You may try to set “alert” level:

   error_log   /path/to/log   alert;

in this location.

Hello Jure,

Wednesday, November 21, 2007, 2:05:22 PM, you wrote:

On Tue, 20 Nov 2007 22:31:10 +0300
Igor S. [email protected] wrote:

The error_log exists to report errors. Otherwise you will get Windows -
something goes wrong but you do not know why, you may only press
the "OK "button.

I understand - nobody wants that :wink:

You may try to set “alert” level:

   error_log   /path/to/log   alert;

in this location.

Did that - seems to be the best thing to do right now.

Can we do anything else in situations where nginx doesn’t have any free php cgi processes left but wants to use them?

Try to increase backlog in the fcgi spawn utility.

On Tue, 20 Nov 2007 22:31:10 +0300
Igor S. [email protected] wrote:

The error_log exists to report errors. Otherwise you will get Windows -
something goes wrong but you do not know why, you may only press
the "OK "button.

I understand - nobody wants that :wink:

You may try to set “alert” level:

   error_log   /path/to/log   alert;

in this location.

Did that - seems to be the best thing to do right now.

Can we do anything else in situations where nginx doesn’t have any free
php cgi processes left but wants to use them?

Thanks for help,

Jure Pečar
http://jure.pecar.org

On Wed, 21 Nov 2007 14:23:05 +0600
“Denis F. Latypoff” [email protected] wrote:

Try to increase backlog in the fcgi spawn utility.

We use php-fpm patch for php, where backlog is set to -1 by default.
Thanks for hint, will examine what that means :slight_smile:

Jure Pečar
http://jure.pecar.org

Hello Jure,

Wednesday, November 21, 2007, 2:27:30 PM, you wrote:

On Wed, 21 Nov 2007 14:23:05 +0600
“Denis F. Latypoff” [email protected] wrote:

Try to increase backlog in the fcgi spawn utility.

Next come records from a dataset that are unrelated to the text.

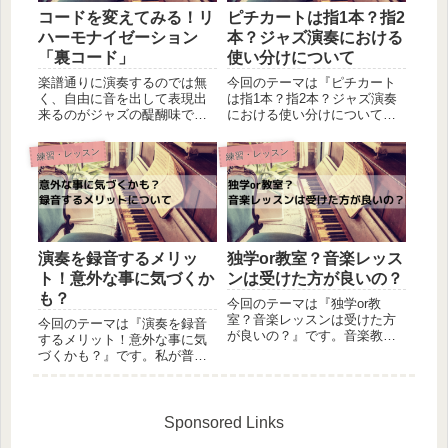
コードを変えてみる！リ
ピチカートは指1本？指2
ハーモナイゼーション
本？ジャズ演奏における
「裏コード」
使い分けについて
楽譜通りに演奏するのでは無
今回のテーマは『ピチカート
く、自由に音を出して表現出
は指1本？指2本？ジャズ演奏
来るのがジャズの醍醐味で
における使い分けについて』
す。しかし自由と言っても、
です。ジャズにおいて、ベー
ビバップを始めとするアドリ
シストがボンボンと軽快なリ
練習・レッスン
練習・レッスン
ブジャズには「決まったコー
ズムを奏でるのに使われるピ
ド進行に沿って演奏」という
チカート。力強いウォーキン
一定のルールは存在するもの
グラインから流れるようなソ
です。（フリージャズは例外
ロまで幅広い表現を可能とす
ですが）...
る奏...
演奏を録音するメリッ
独学or教室？音楽レッス
ト！意外な事に気づくか
ンは受けた方が良いの？
も？
今回のテーマは『独学or教
室？音楽レッスンは受けた方
今回のテーマは『演奏を録音
が良いの？』です。音楽教室
するメリット！意外な事に気
でレッスン受講をするか、迷
づくかも？』です。私が普段
っている方は判断材料の一つ
の練習で実施している事の一
としてみて下さい。レッスン
つをご紹介させて頂きます。
のメリット、デメリット大体
特にレッスンを受講されてい
皆さんの「レッスンでのメリ
る方にはとても有用かと思い
Sponsored Links
ットやデメリット」に対する
ますので、参考にして頂けれ
認識は...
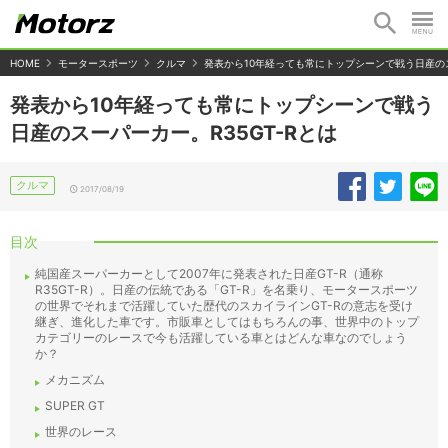
HOME
モータースポーツ
クルマ
発表から10年経っても常にトップシーンで戦う日産のス
発表から10年経っても常にトップシーンで戦う
日産のスーパーカー。R35GT-Rとは
クルマ
2017/08/19
目次
純国産スーパーカーとして2007年に発表された日産GT-R（通称
R35GT-R）。日産の伝統である「GT-R」を名乗り、モータースポーツ
の世界でそれまで活躍していた歴代のスカイラインGT-Rの意志を受け
継ぎ、進化した車です。市販車としてはもちろんの事、世界中のトップ
カテゴリーのレースで今も活躍している車とはどんな車なのでしょう
か？
メカニズム
SUPER GT
世界のレース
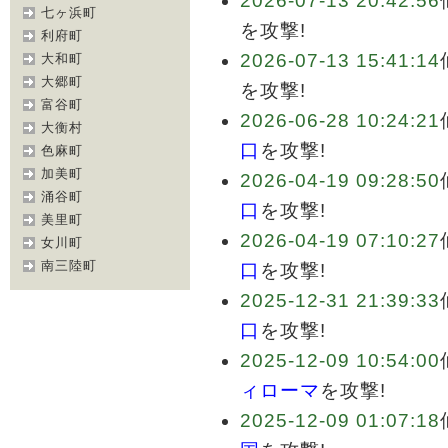
2026-07-13 20:42:56
七ヶ浜町
を攻撃!
利府町
2026-07-13 15:41:14
大和町
大郷町
を攻撃!
富谷町
2026-06-28 10:24:21
大衡村
口
を攻撃!
色麻町
加美町
2026-04-19 09:28:50
涌谷町
口
を攻撃!
美里町
2026-04-19 07:10:27
女川町
南三陸町
口
を攻撃!
2025-12-31 21:39:33
口
を攻撃!
2025-12-09 10:54:00
ィローマ
を攻撃!
2025-12-09 01:07:18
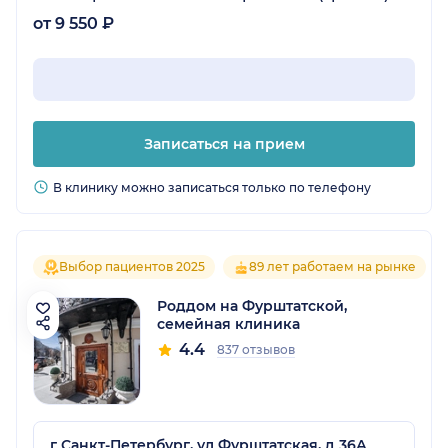
от 9 550 ₽
Записаться на прием
В клинику можно записаться только по телефону
Выбор пациентов 2025
89 лет работаем на рынке
Роддом на Фурштатской,
семейная клиника
4.4
837 отзывов
г Санкт-Петербург, ул Фурштатская, д 36А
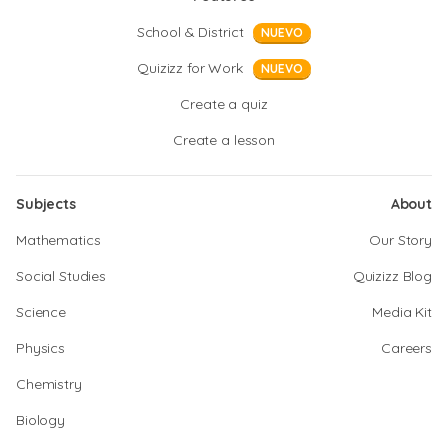
School & District
NUEVO
Quizizz for Work
NUEVO
Create a quiz
Create a lesson
Subjects
About
Mathematics
Our Story
Social Studies
Quizizz Blog
Science
Media Kit
Physics
Careers
Chemistry
Biology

We use php-fpm patch for php, where backlog is set to -1 by default. Thanks
for hint, will examine what that means :slight_smile:

I thinks it’s means that listen(2) will use SOMAXCONN which is can be
set by
sysctl:

Linux: net.core.somaxconn (default is 128)
FreeBSD: kern.ipc.somaxconn (default is 128)

On Wed, Nov 21, 2007 at 09:27:30AM +0100, Jure Pe??ar wrote:

On Wed, 21 Nov 2007 14:23:05 +0600
“Denis F. Latypoff” [email protected] wrote:

Try to increase backlog in the fcgi spawn utility.

We use php-fpm patch for php, where backlog is set to -1 by default. Thanks for hint, will examine what that means :slight_smile:

It seems that -1 backlog is 0 for Linux.
Recently there was a change in nginx listen backlog. Now it’s 511 for
all platforms except FreeBSD, where it’s still -1.